Server FAQ#

If there are any changes or issues in the server, please first check the command openmldb_tool status and inspect online to see if the cluster is functioning properly.

Deployment FAQ#

1. How to confirm that the cluster is running normally?#

Although there is a one-click startup script, due to the numerous configurations, issues such as “port already in use” or “directory without read-write permissions” may occur. These problems are usually discovered only after the server process has started, and there is no immediate feedback upon exit. (If monitoring is configured, you can check directly through the monitoring system.)

Therefore, please first confirm that all server processes in the cluster are running normally.

You can use ps aux | grep openmldb or the SQL command show components; to check. (Note that if you use a daemon, the openmldb server process may be in a loop of starting and stopping, which does not necessarily mean continuous operation.
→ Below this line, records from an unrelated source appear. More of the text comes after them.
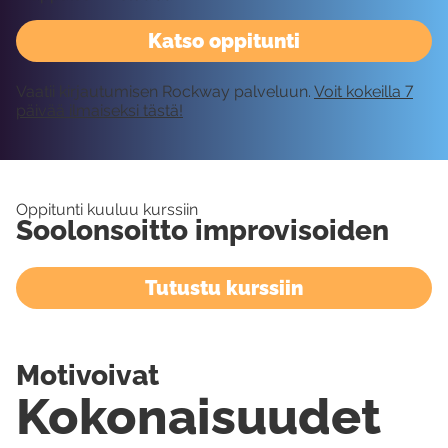
Katso oppitunti
Vaatii kirjautumisen Rockway palveluun.
Voit kokeilla 7
päivää ilmaiseksi tästä!
Oppitunti kuuluu kurssiin
Soolonsoitto improvisoiden
Tutustu kurssiin
Motivoivat
Kokonaisuudet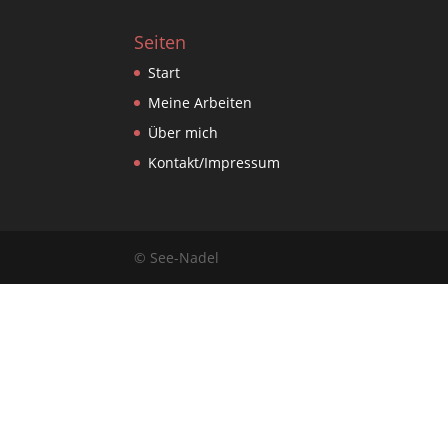
Seiten
Start
Meine Arbeiten
Über mich
Kontakt/Impressum
© See-Nadel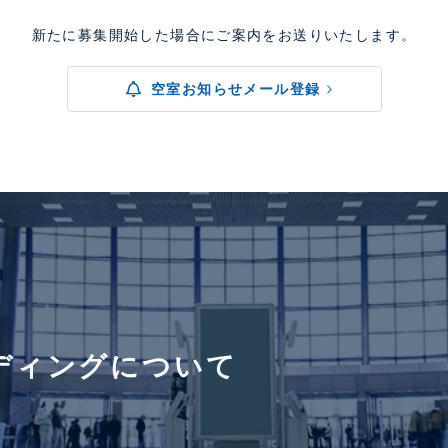
新たに募集開始した場合にご案内をお送りいたします。
空室お知らせメール登録
ディングについて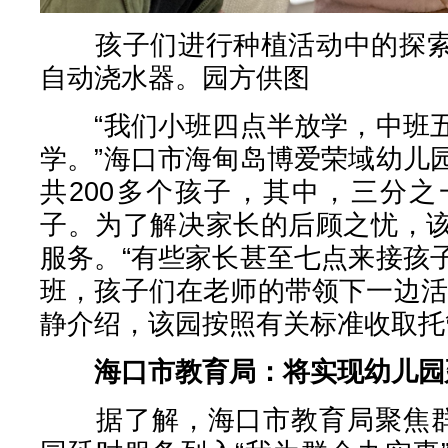
孩子们进行种植活动中的探索
自动浇水器。园方供图
“我们小班四点半放学，中班五
学。”海口市海甸岛博爱荣域幼儿
共200多个孩子，其中，三分
子。为了解决家长的后顾之忧，
服务。“有些家长甚至七点来接孩
班，孩子们在老师的带领下一边活
静介绍，该园按照有关标准收取托管
海口市教育局：将实现幼儿园
据了解，海口市教育局聚焦群众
You can confirm this through logs or the connection time from show components;.)

If the processes are alive, but the cluster is still behaving abnormally, it is necessary to check the server logs. Priority should be given to examining WARN and ERROR level logs, as they often indicate the root cause.
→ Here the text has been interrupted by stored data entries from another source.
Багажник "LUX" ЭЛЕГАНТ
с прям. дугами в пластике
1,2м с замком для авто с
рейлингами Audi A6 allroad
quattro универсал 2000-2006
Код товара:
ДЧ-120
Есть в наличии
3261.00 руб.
2. What if the data is not automatically restored successfully?#

In normal circumstances, when we restart the service, the data in the table will automatically be recovered. However, there are cases where recovery may fail, and common failure scenarios include:

  • Tablet abnormal exit

  • Multiple-replica tables have multiple replicas in tablets that restart simultaneously or too quickly, causing some auto_failover operations not to complete before the tablet restarts

  • auto_failover set to false

After the service has successfully started, you can use gettablestatus to obtain the status of all tables:

python tools/openmldb_ops.py --openmldb_bin_path=./bin/openmldb --zk_cluster=172.24.4.40:30481 --zk_root_path=/openmldb --cmd=gettablestatus

If there are Warnings in the table, you can use recoverdata to automatically recover the data:

python tools/openmldb_ops.py --openmldb_bin_path=./bin/openmldb --zk_cluster=172.24.4.40:30481 --zk_root_path=/openmldb --cmd=recoverdata

Server FAQ#

1. Why is there a warning log for ‘Failed to write into Socket’ in the log?#

http_rpc_protocol.cpp:911] Fail to write into Socket{id=xx fd=xx addr=xxx} (0x7a7ca00): Unknown error 1014 [1014]
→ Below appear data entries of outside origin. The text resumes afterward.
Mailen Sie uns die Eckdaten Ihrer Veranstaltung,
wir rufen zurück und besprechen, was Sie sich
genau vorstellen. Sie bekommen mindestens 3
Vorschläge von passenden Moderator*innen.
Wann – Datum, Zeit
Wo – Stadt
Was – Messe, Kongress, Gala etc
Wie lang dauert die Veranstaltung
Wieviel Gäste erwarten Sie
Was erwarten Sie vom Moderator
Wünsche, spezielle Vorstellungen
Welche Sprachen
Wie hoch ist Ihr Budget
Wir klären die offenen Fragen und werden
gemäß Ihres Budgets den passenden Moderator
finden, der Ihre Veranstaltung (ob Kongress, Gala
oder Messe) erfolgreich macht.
This is the log that the server will print. Usually, if the client-side uses connection pooling or short connection mode, the connection will be closed after RPC timeout. When the server writes back the response, it will report this error if it finds that the connection has already been closed. Got EOF refers to receiving an EOF before (when the other end has closed the connection normally). When using single connection mode on the client side, the server side generally does not report this.

2. The initial setting of TTL for table data is not appropriate. How to adjust it?#

This requires the use of nsclient to make the modification, and a regular client cannot achieve this. The startup method and commands for nsclient can be found in NS Client.

In nsclient, you can use the setttl command to change the ttl for a table, similar to:

setttl table_name ttl_type ttl [ttl] [index_name]

As can be seen, if the name of the index is configured at the end of the command, it is possible to only modify the ttl of a single index.

Caution

Changes made with setttl will not take effect immediately and will be influenced by the gc_interval configuration of the tablet server. (The configuration is independent for each tablet server and does not affect others.)

For example, if the gc_interval for a tablet server is set to 1 hour, then the ttl configuration reload will take place at the end of the next gc (in the worst case, it will reload after 1 hour). During this gc, the data eviction will not follow the latest ttl. It will only use the updated ttl in the subsequent gc.

Therefore, after changing ttl, you need to wait for two cycles of the gc interval for it to take effect. Please be patient.

Of course, you can adjust the gc_interval for the tablet server, but this configuration cannot be changed dynamically and takes effect only after a restart. So, if there is significant memory pressure, consider scaling or migrating data shards to reduce memory pressure. It is not recommended to adjust gc_interval lightly.

3. A warning log appears: “Last Join right table is empty”, what does this mean?#

Generally speaking, this is a normal phenomenon and does not represent cluster anomalies. The right table of the join in the runner may be empty, which is likely due to data issues.